> **Your objective**:
The data below holds a line containing "strict standards for" and a line containing "Science Tonight"; please quote exactly those two lines and every line between them, and nothing else.

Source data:

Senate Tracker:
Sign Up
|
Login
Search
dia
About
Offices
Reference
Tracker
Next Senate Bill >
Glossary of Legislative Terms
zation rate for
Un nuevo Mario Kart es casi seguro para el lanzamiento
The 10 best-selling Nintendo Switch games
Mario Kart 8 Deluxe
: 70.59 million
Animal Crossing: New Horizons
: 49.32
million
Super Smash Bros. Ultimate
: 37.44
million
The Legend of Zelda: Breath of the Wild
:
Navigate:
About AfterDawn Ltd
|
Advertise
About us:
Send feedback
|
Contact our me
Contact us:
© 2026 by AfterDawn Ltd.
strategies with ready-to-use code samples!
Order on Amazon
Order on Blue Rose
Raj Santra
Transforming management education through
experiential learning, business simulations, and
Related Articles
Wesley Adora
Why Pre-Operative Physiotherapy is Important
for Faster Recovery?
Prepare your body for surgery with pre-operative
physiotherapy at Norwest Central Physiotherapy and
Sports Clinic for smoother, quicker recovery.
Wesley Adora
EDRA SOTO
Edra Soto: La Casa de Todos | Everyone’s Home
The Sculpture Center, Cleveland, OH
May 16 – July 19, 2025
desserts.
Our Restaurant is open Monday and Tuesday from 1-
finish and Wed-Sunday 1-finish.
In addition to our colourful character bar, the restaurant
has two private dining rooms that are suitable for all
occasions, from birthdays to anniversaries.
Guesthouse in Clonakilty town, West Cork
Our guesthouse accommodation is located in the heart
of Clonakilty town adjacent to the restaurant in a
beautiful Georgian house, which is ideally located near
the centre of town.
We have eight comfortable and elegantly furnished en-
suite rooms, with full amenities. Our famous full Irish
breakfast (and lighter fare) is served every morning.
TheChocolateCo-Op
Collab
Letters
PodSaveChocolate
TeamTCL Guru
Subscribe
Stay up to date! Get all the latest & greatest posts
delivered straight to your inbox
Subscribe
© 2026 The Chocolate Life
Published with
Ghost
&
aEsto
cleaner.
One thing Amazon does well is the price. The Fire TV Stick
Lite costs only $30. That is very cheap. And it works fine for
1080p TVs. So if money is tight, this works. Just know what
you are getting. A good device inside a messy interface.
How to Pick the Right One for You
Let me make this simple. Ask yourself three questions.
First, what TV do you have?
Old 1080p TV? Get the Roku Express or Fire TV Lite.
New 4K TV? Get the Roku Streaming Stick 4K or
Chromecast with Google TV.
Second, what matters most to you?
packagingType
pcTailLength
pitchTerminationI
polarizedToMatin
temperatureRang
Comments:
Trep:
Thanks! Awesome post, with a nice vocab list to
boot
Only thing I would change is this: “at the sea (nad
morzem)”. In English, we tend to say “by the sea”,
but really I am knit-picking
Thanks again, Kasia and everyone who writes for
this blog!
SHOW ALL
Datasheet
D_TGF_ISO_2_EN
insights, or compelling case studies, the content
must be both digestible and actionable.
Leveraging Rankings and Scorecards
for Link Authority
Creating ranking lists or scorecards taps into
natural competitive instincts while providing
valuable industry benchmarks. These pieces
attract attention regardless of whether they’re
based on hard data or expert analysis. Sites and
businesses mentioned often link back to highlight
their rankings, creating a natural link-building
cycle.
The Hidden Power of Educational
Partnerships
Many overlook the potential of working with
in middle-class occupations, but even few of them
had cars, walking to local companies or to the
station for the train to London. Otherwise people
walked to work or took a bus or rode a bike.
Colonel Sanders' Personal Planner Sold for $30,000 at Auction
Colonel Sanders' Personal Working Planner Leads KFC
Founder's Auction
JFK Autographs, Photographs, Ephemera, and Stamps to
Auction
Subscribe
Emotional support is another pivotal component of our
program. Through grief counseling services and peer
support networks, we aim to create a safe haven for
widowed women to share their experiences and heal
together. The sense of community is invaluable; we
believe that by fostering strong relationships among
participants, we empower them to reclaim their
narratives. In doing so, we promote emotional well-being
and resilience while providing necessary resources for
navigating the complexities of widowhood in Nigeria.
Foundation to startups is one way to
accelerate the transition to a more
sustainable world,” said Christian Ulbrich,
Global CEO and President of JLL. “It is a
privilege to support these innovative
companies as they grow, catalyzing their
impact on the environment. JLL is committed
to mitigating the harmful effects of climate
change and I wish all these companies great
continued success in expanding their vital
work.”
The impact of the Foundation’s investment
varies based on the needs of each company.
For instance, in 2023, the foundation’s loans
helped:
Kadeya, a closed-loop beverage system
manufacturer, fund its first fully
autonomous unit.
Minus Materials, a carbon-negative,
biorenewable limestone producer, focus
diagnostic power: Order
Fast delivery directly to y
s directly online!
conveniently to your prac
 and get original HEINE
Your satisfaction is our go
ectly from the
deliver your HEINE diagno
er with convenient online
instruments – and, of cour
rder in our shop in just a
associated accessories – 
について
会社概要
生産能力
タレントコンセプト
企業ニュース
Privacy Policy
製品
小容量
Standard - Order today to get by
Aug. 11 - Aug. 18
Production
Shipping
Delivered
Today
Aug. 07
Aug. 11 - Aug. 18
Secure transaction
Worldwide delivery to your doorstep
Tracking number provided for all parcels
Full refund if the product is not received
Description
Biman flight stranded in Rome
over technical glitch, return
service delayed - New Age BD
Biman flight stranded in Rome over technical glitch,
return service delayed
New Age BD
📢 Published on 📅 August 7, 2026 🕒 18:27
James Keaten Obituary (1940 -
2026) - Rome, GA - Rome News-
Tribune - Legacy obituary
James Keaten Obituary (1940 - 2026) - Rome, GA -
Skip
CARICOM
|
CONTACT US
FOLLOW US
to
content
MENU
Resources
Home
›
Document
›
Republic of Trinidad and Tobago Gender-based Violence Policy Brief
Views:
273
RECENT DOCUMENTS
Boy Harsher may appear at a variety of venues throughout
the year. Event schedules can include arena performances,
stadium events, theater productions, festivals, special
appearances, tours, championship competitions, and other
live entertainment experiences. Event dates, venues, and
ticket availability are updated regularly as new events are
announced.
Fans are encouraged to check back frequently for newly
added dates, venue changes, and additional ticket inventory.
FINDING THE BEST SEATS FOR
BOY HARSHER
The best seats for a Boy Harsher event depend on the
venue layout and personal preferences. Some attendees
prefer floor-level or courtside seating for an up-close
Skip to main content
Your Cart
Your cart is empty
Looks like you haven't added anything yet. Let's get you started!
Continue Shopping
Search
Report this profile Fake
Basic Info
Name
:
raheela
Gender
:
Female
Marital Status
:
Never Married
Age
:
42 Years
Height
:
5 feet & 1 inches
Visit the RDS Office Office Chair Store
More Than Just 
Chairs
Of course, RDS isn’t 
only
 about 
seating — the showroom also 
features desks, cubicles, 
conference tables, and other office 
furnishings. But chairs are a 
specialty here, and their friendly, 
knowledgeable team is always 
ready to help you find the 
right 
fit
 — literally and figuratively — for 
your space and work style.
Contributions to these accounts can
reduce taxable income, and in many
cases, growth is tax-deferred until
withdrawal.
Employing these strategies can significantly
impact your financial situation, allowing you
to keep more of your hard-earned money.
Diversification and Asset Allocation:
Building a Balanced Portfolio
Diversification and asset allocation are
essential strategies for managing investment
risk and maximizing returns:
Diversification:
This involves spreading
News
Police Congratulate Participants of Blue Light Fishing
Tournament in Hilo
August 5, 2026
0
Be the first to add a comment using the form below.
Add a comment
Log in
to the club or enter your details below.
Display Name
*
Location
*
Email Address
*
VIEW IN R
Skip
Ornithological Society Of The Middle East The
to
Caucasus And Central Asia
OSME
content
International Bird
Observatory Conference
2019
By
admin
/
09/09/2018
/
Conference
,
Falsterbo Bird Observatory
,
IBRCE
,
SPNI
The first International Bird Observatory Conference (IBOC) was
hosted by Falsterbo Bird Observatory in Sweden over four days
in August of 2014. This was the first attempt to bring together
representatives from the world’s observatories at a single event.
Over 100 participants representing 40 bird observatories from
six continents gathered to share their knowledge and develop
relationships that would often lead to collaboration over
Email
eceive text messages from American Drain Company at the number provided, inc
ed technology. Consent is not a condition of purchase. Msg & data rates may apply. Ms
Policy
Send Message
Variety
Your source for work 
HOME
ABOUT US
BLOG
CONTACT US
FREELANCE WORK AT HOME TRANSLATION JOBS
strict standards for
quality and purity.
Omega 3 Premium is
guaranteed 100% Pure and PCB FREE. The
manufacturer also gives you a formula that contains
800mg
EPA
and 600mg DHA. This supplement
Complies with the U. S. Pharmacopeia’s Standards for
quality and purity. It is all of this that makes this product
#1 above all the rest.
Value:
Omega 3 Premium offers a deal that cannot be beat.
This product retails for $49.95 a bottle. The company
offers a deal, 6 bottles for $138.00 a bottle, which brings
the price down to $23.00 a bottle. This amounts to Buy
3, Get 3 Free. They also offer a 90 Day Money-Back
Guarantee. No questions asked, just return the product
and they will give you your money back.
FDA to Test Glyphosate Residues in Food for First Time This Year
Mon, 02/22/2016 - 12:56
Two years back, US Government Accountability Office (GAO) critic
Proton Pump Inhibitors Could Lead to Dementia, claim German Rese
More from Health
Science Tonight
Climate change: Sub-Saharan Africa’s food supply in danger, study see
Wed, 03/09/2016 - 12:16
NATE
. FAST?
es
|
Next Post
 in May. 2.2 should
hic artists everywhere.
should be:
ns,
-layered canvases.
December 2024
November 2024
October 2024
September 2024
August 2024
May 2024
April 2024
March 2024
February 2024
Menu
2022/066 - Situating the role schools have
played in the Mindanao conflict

> **Reply to the exercise**:
strict standards for
quality and purity.
Omega 3 Premium is
guaranteed 100% Pure and PCB FREE. The
manufacturer also gives you a formula that contains
800mg
EPA
and 600mg DHA. This supplement
Complies with the U. S. Pharmacopeia’s Standards for
quality and purity. It is all of this that makes this product
#1 above all the rest.
Value:
Omega 3 Premium offers a deal that cannot be beat.
This product retails for $49.95 a bottle. The company
offers a deal, 6 bottles for $138.00 a bottle, which brings
the price down to $23.00 a bottle. This amounts to Buy
3, Get 3 Free. They also offer a 90 Day Money-Back
Guarantee. No questions asked, just return the product
and they will give you your money back.
FDA to Test Glyphosate Residues in Food for First Time This Year
Mon, 02/22/2016 - 12:56
Two years back, US Government Accountability Office (GAO) critic
Proton Pump Inhibitors Could Lead to Dementia, claim German Rese
More from Health
Science Tonight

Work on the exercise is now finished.